= Ponta Verde =

Neighborhood in Brazil

Ponta Verde (Portuguese meaning 'green tip') is a beach in Maceió, capital city of Alagoas state in Brazil. A tip of land that rises out of the sea and is covered by green palm trees. This is the phenomenon that gave its name to one of the most frequented beaches in Maceió. In the past, it housed one of the most famous symbols of the city, "The Rhea Neck", a palm tree whose trunk resembled a rhea's neck. It was located near the present Yacht Club Alagoas (Clube Alagoinha).
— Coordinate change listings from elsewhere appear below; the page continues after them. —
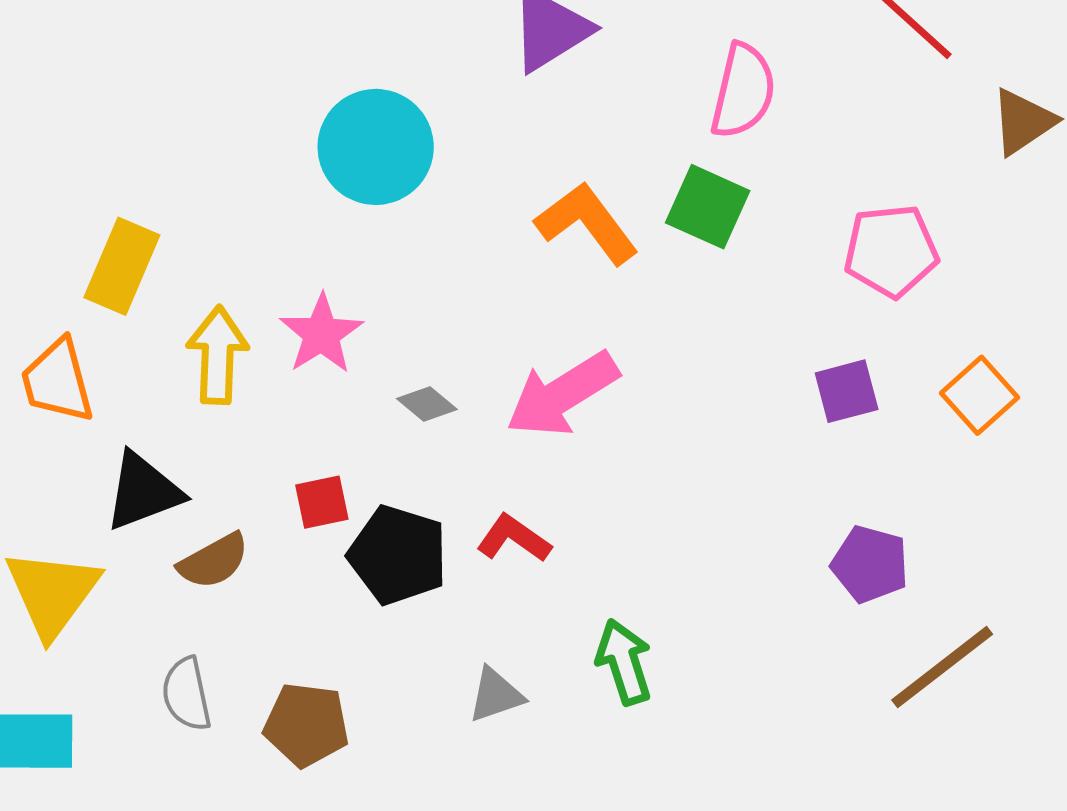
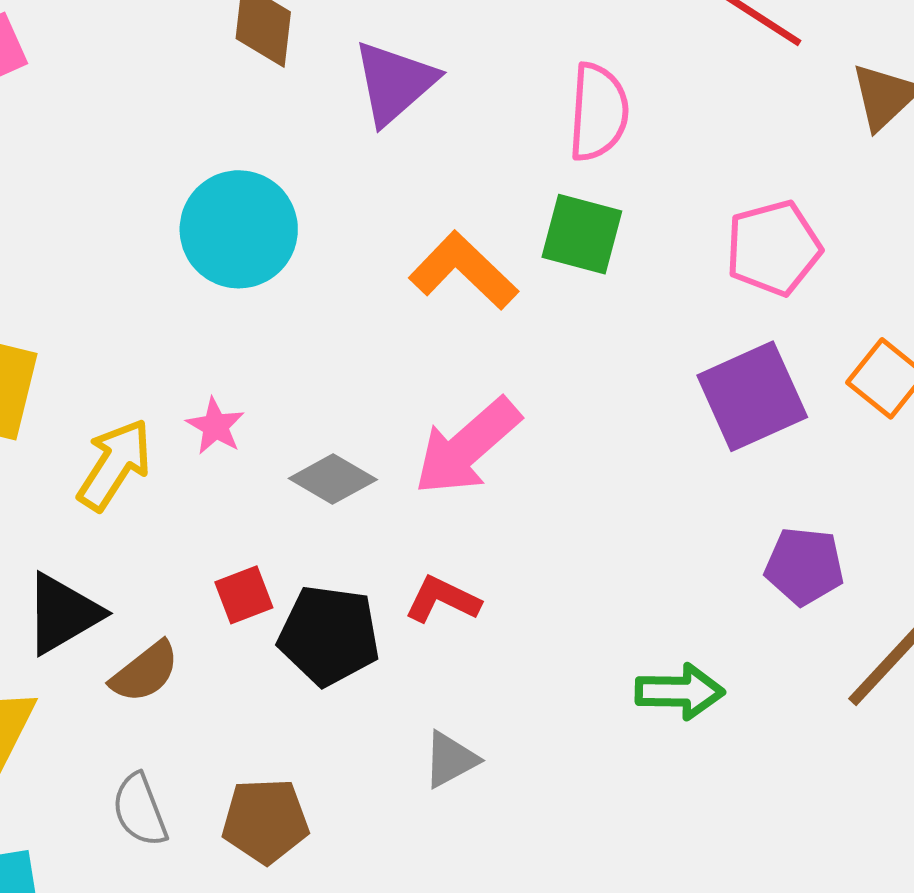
pink star: (321, 334) -> (215, 426), size x0.7
yellow arrow: (218, 355) -> (115, 465), turned 40
purple square: (847, 391) -> (752, 396), size x1.6
gray diamond: (427, 404) -> (333, 479), size x1.4
green arrow: (624, 662) -> (680, 692), moved, turned 118

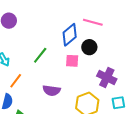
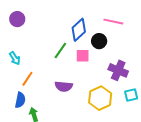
pink line: (93, 22) -> (113, 22), moved
green line: (40, 55) -> (60, 51), moved

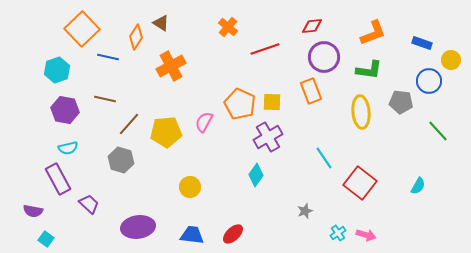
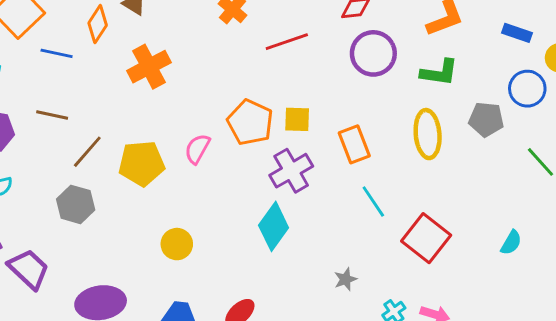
orange rectangle: (311, 91) -> (354, 144), moved
cyan diamond: (256, 175) -> (274, 226), size x1.4
purple trapezoid: (89, 204) -> (29, 269), size x1.4

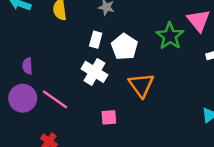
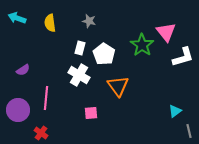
purple semicircle: (27, 66) -> (23, 70), turned -120
purple circle: (23, 98) -> (18, 110), moved
pink line: (55, 99) -> (46, 98), turned 60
The reefs form natural pools and it is very common, during low tides, to see tourists bathing in these pools, especially near the lighthouse. There are some stands with live music bars, restaurants, snack bars, and hotels.

==Geography==

Ponta Verde is localised in the South Zone.

===Climate===

Ponta Verde has a typical tropical climate, with warm to hot temperatures and high relative humidity all throughout the year. However, these conditions are relieved by a near absence of extreme temperatures and pleasant trade winds blowing from the ocean. January is the warmest month, with mean maximum of 31 °C and minimum of 22 °C; July experiences the coolest temperatures, with means of 26 °C and 15 °C. The absolute maximum and minimum are respectively 33 °C and 11.3 °C.

===Vegetation===

Ponta Verde has a tropical forest. Rain forests are characterized by high rainfall, with definitions setting minimum normal annual rainfall between 2,000 mm (about 78 inches or 2 meters) and 1700 mm (about 67 inches). The soil can be poor because high rainfall tends to leach out soluble nutrients. There are several common characteristics of tropical rainforest trees. Tropical rainforest species frequently possess one or more of the following attributes not commonly seen in trees of higher latitudes or trees in drier conditions on the same latitude.

==Demographics==

According to the 2006 census, the racial makeup of Ponta Verde district inhabitants was 98% White people and 2% Black people. People of Latin Europe descent form the largest ethnic groups in the district. Predominantly Roman Catholics religion and Portuguese language.

==Economy==

Ponta Verde is a vibrant tourist coastal area with hotels and pousadas (hostels), bars, nightclubs, pubs, restaurants, etc. Tourism is the most important segment in the district, because Ponta Verde district has beautifuls beaches with their calm and blue waters, their reefs and corals. Thanks to the barracas (traditional restaurants/bars built on the beach sand, just close by the sea waters and resembling huge Amazonian-Indian straw huts), thanks to the modern buildings facing the sea (luxurious hotels and residential buildings), thanks to the running and cycling tracks and row of benches that follow the coastline like at Copacabana beach in Rio or Miami beach in the US, thanks to the beach volley friendly practice and beach volley tournaments, and thanks to its beautiful squares and playgrounds, Ponta Verde is a place of entertainment, healthy activities, cultural activities, meeting, and nightlife.